In one example, the adhesive layer may have, in a graph (X-axis:
temperature, Y-axis: storage elastic modulus) of storage elastic
moduli depending on temperatures, where the X-axis is a temperature
and the Y-axis is a storage elastic modulus, an absolute value of
the slope of the storage elastic modulus with respect to the
temperature before curing, greater than an absolute value of the
slope of the storage elastic modulus with respect to the
temperature after curing. Here, the storage elastic modulus may be
measured at a temperature range of 25.degree. C. to 65.degree. C.
under conditions of a strain of 5% and a frequency of 1 Hz.
Otherwise, a ratio (A/B) of the absolute value (A) of the slope of
the storage elastic modulus with respect to the temperature after
curing to the absolute value (B) of the storage elastic modulus
with respect to the temperature before curing may be in a range of
0.001 to 0.9 or 0.001 to 0.8. Generally, as the temperature
increases, the polymer has a lower storage elastic modulus, where
the adhesive layer of the present application can realize excellent
step filling property in a vacuum heat cohesion condition applied
to a substrate by maintaining the large absolute value of the slope
before curing to have a low storage elastic modulus at a high
temperature. In addition, the present application also maintains a
high storage elastic modulus at a high temperature by keeping the
slope small after curing, and thus can realize heat resistant
durability at high temperature and high humidity by being applied
to a flexible organic electronic device.
In one example, the adhesive layer may have a viscosity measured
depending on shear stress in conditions of a temperature at any one
point of 50.degree. C. to 70.degree. C., a strain of 5% and a
frequency of 1 Hz before curing in a range of 100 Pas to 10.sup.4
Pas, or 500 Pas to 8,000 Pas. In the application of the organic
electronic device, the adhesive satisfying the above viscosity
range can realize excellent step filling property in the vacuum
heat cohesion condition.
In one example, the adhesive layer may be a multi-layer structure.
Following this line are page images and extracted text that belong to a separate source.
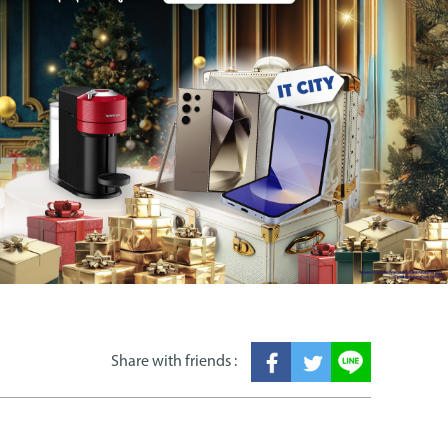
Share with friends :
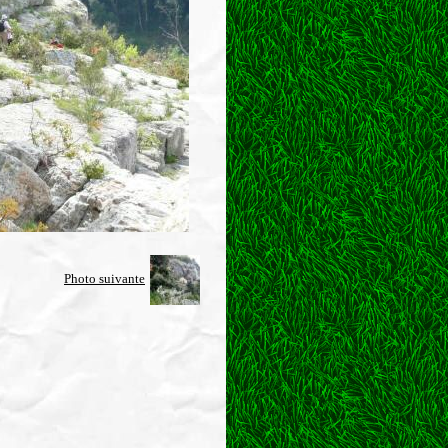
Photo suivante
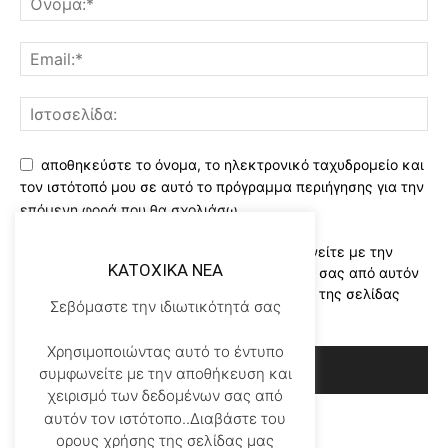
αποθηκεύστε το όνομα, το ηλεκτρονικό ταχυδρομείο και
τον ιστότοπό μου σε αυτό το πρόγραμμα περιήγησης για την
επόμενη φορά που θα σχολιάσω.
Χρησιμοποιώντας αυτό το έντυπο συμφωνείτε με την
KATOXIKA NEA
αποθήκευση και χειρισμό των δεδομένων σας από αυτόν
τον ιστότοπο..Διαβάστε του ορους χρήσης της σελίδας
Σεβόμαστε την ιδιωτικότητά σας
μας
*
Χρησιμοποιώντας αυτό το έντυπο
συμφωνείτε με την αποθήκευση και
χειρισμό των δεδομένων σας από
αυτόν τον ιστότοπο..Διαβάστε του
ορους χρήσης της σελίδας μας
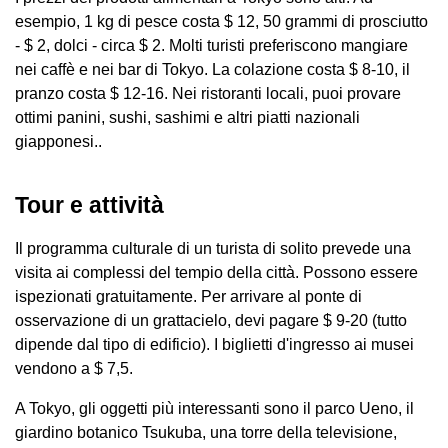
esempio, 1 kg di pesce costa $ 12, 50 grammi di prosciutto
- $ 2, dolci - circa $ 2. Molti turisti preferiscono mangiare
nei caffè e nei bar di Tokyo. La colazione costa $ 8-10, il
pranzo costa $ 12-16. Nei ristoranti locali, puoi provare
ottimi panini, sushi, sashimi e altri piatti nazionali
giapponesi..
Tour e attività
Il programma culturale di un turista di solito prevede una
visita ai complessi del tempio della città. Possono essere
ispezionati gratuitamente. Per arrivare al ponte di
osservazione di un grattacielo, devi pagare $ 9-20 (tutto
dipende dal tipo di edificio). I biglietti d'ingresso ai musei
vendono a $ 7,5.
A Tokyo, gli oggetti più interessanti sono il parco Ueno, il
giardino botanico Tsukuba, una torre della televisione,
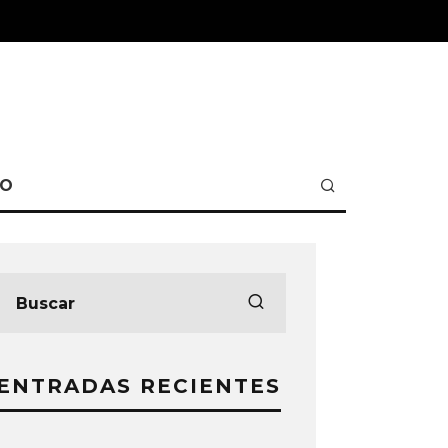
TO
ENTRADAS RECIENTES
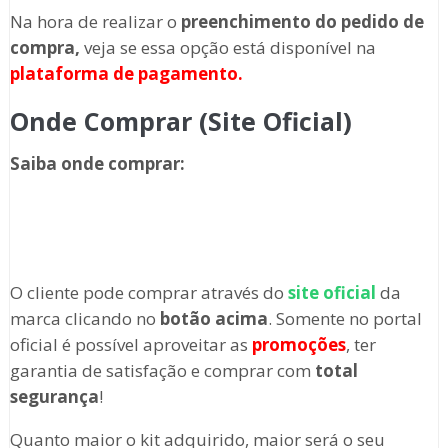
Na hora de realizar o
preenchimento do pedido de
compra,
veja se essa opção está disponível na
plataforma de pagamento.
Onde Comprar (Site Oficial)
Saiba onde comprar
:
O cliente pode comprar através
do
site oficial
da
marca clicando no
botão acima
. Somente no portal
oficial é possível aproveitar as
promoções
, ter
garantia de satisfação e comprar com
total
segurança
!
Quanto maior o kit adquirido, maior será o seu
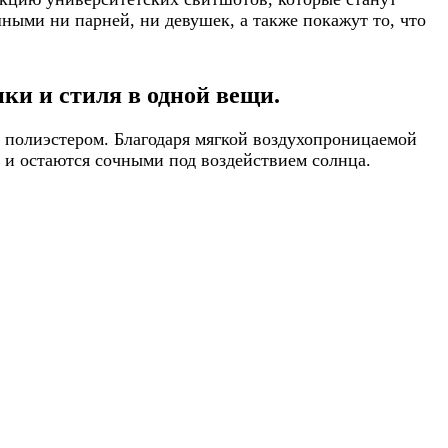
ными ни парней, ни девушек, а также покажут то, что
ки и стиля в одной вещи.
 полиэстером. Благодаря мягкой воздухопроницаемой
т и остаются сочными под воздействием солнца.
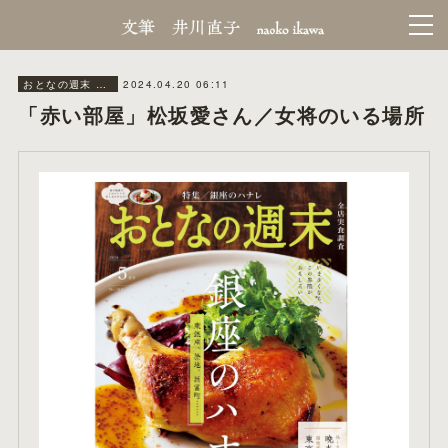
2024.04.20 06:11
おとなの週末 連載「女将のいる場所」
「赤い部屋」松坂愛さん／女将のいる場所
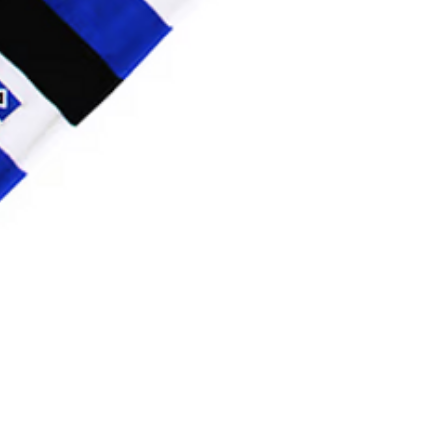
Schnellansicht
For example, the adhesive layer may have a structure of two or more
layers, and the composition of the two adhesive layers may be the
same or different.
In an embodiment of the present application, the adhesive layer may
have a storage elastic modulus, as measured in conditions of a
temperature of 25.degree. C., a strain of 5% and a frequency of 1
Hz after curing, in a range of 10.sup.5 to 10.sup.9 Pa, 0.5 MPa to
800 MPa or 0.8 MPa to 500 MPa. By controlling the physical
properties of the adhesive layer within the above elastic modulus
range, the present application can effectively suppress the stress
in each layer constituting the flexible organic electronic device,
and suppress the luminance change rate according to Equation 1
described below to provide a reliable organic electronic
device.
In one example, the organic electronic device of the present
application may further comprise an encapsulating layer (4)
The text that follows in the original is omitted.